--- START ---
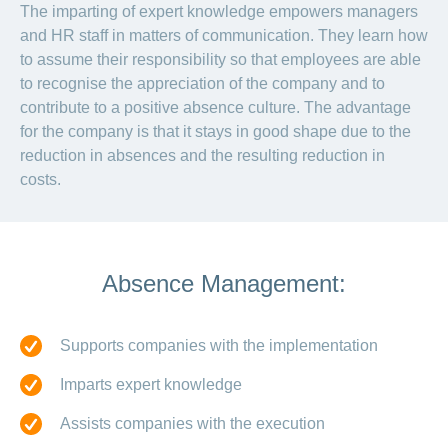
The imparting of expert knowledge empowers managers
and HR staff in matters of communication. They learn how
to assume their responsibility so that employees are able
to recognise the appreciation of the company and to
contribute to a positive absence culture. The advantage
for the company is that it stays in good shape due to the
reduction in absences and the resulting reduction in
costs.
Absence Management:
Supports companies with the implementation
Imparts expert knowledge
Assists companies with the execution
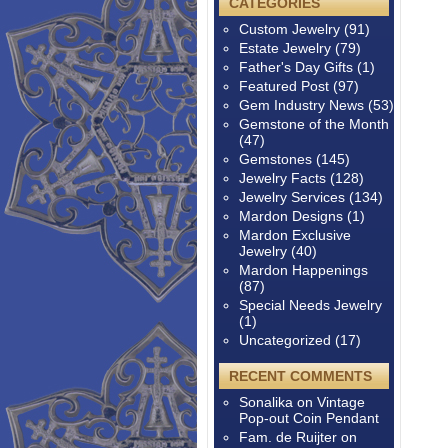
CATEGORIES
Custom Jewelry
(91)
Estate Jewelry
(79)
Father's Day Gifts
(1)
Featured Post
(97)
Gem Industry News
(53)
Gemstone of the Month
(47)
Gemstones
(145)
Jewelry Facts
(128)
Jewelry Services
(134)
Mardon Designs
(1)
Mardon Exclusive
Jewelry
(40)
Mardon Happenings
(87)
Special Needs Jewelry
(1)
Uncategorized
(17)
RECENT COMMENTS
Sonalika
on
Vintage
Pop-out Coin Pendant
Fam. de Ruijter
on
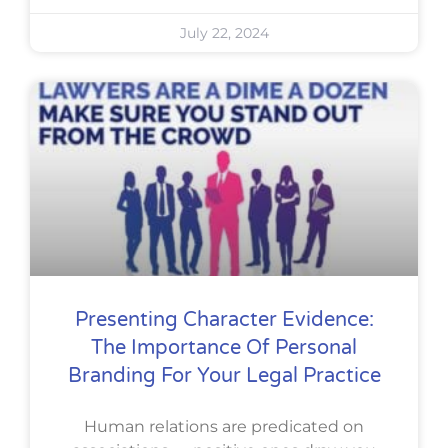
July 22, 2024
Presenting Character Evidence:
The Importance Of Personal
Branding For Your Legal Practice
Human relations are predicated on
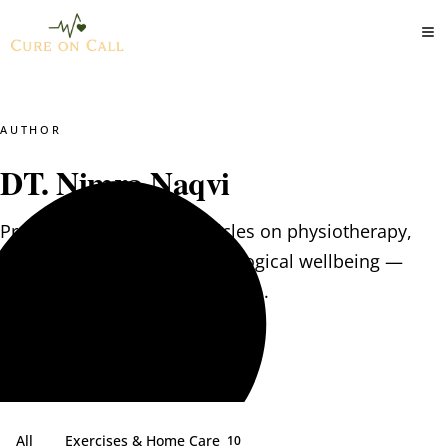
AUTHOR
DT. Nimra Naqvi
Practical, evidence-led articles on physiotherapy,
clinical nutrition and psychological wellbeing —
written by the CureOnCall team.
All
Exercises & Home Care
10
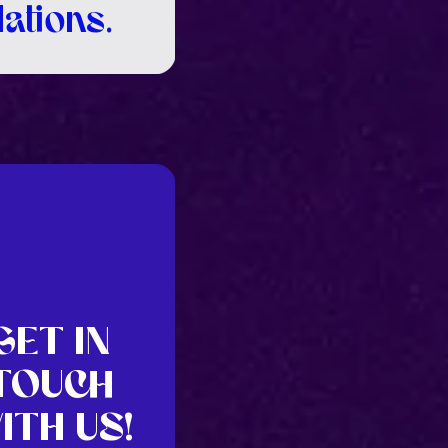
lations.
GET IN
TOUCH
ITH US!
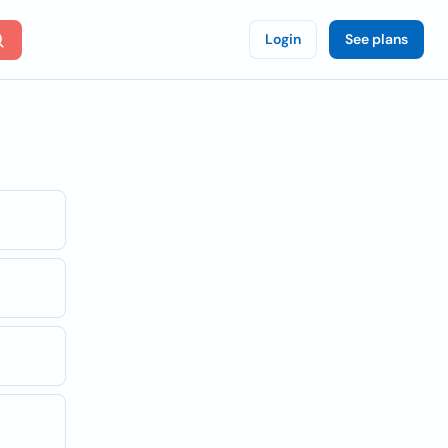
Login
See plans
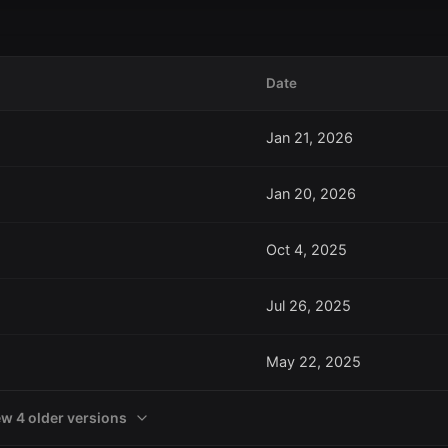
Date
Jan 21, 2026
Jan 20, 2026
Oct 4, 2025
Jul 26, 2025
May 22, 2025
ew 4 older versions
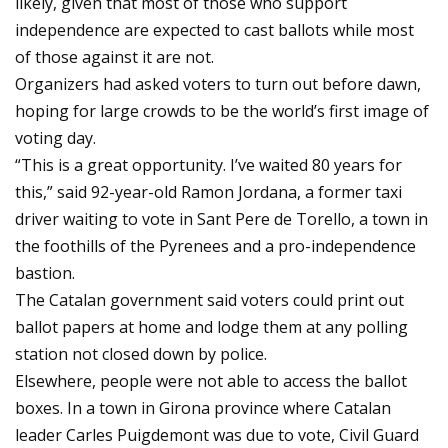
likely, given that most of those who support
independence are expected to cast ballots while most
of those against it are not.
Organizers had asked voters to turn out before dawn,
hoping for large crowds to be the world’s first image of
voting day.
“This is a great opportunity. I’ve waited 80 years for
this,” said 92-year-old Ramon Jordana, a former taxi
driver waiting to vote in Sant Pere de Torello, a town in
the foothills of the Pyrenees and a pro-independence
bastion.
The Catalan government said voters could print out
ballot papers at home and lodge them at any polling
station not closed down by police.
Elsewhere, people were not able to access the ballot
boxes. In a town in Girona province where Catalan
leader Carles Puigdemont was due to vote, Civil Guard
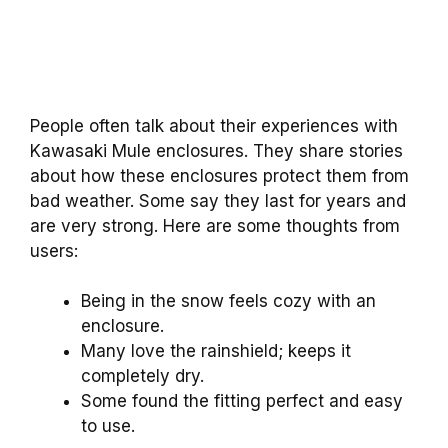
People often talk about their experiences with
Kawasaki Mule enclosures. They share stories
about how these enclosures protect them from
bad weather. Some say they last for years and
are very strong. Here are some thoughts from
users:
Being in the snow feels cozy with an
enclosure.
Many love the rainshield; keeps it
completely dry.
Some found the fitting perfect and easy
to use.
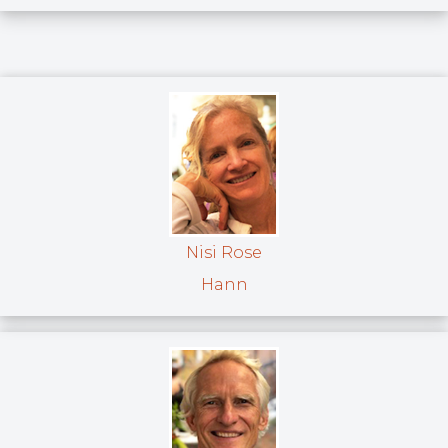
Nisi Rose
Hann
--- END ---
YOUR TASK: Can you repeat every record above exactly, apart from the pictures?

THE COMPLETED TASK:
The imparting of expert knowledge empowers managers
and HR staff in matters of communication. They learn how
to assume their responsibility so that employees are able
to recognise the appreciation of the company and to
contribute to a positive absence culture. The advantage
for the company is that it stays in good shape due to the
reduction in absences and the resulting reduction in
costs.
Absence Management:
Supports companies with the implementation
Imparts expert knowledge
Assists companies with the execution
CATEGORIES
Custom Jewelry
(91)
Estate Jewelry
(79)
Father's Day Gifts
(1)
Featured Post
(97)
Gem Industry News
(53)
Gemstone of the Month
(47)
Gemstones
(145)
Jewelry Facts
(128)
Jewelry Services
(134)
Mardon Designs
(1)
Mardon Exclusive
Jewelry
(40)
Mardon Happenings
(87)
Special Needs Jewelry
(1)
Uncategorized
(17)
RECENT COMMENTS
Sonalika
on
Vintage
Pop-out Coin Pendant
Fam. de Ruijter
on
July 22, 2024
Presenting Character Evidence:
The Importance Of Personal
Branding For Your Legal Practice
Human relations are predicated on
AUTHOR
DT. Nimra Naqvi
Practical, evidence-led articles on physiotherapy,
clinical nutrition and psychological wellbeing —
written by the CureOnCall team.
All
Exercises & Home Care
10
lations.
GET IN
TOUCH
ITH US!
Login
See plans
Date
Jan 21, 2026
Jan 20, 2026
Oct 4, 2025
Jul 26, 2025
May 22, 2025
ew 4 older versions
likely, given that most of those who support
independence are expected to cast ballots while most
of those against it are not.
Organizers had asked voters to turn out before dawn,
hoping for large crowds to be the world’s first image of
voting day.
“This is a great opportunity. I’ve waited 80 years for
this,” said 92-year-old Ramon Jordana, a former taxi
driver waiting to vote in Sant Pere de Torello, a town in
the foothills of the Pyrenees and a pro-independence
bastion.
The Catalan government said voters could print out
ballot papers at home and lodge them at any polling
station not closed down by police.
Elsewhere, people were not able to access the ballot
boxes. In a town in Girona province where Catalan
leader Carles Puigdemont was due to vote, Civil Guard
People often talk about their experiences with
Kawasaki Mule enclosures. They share stories
about how these enclosures protect them from
bad weather. Some say they last for years and
are very strong. Here are some thoughts from
users:
Being in the snow feels cozy with an
enclosure.
Many love the rainshield; keeps it
completely dry.
Some found the fitting perfect and easy
to use.
Nisi Rose
Hann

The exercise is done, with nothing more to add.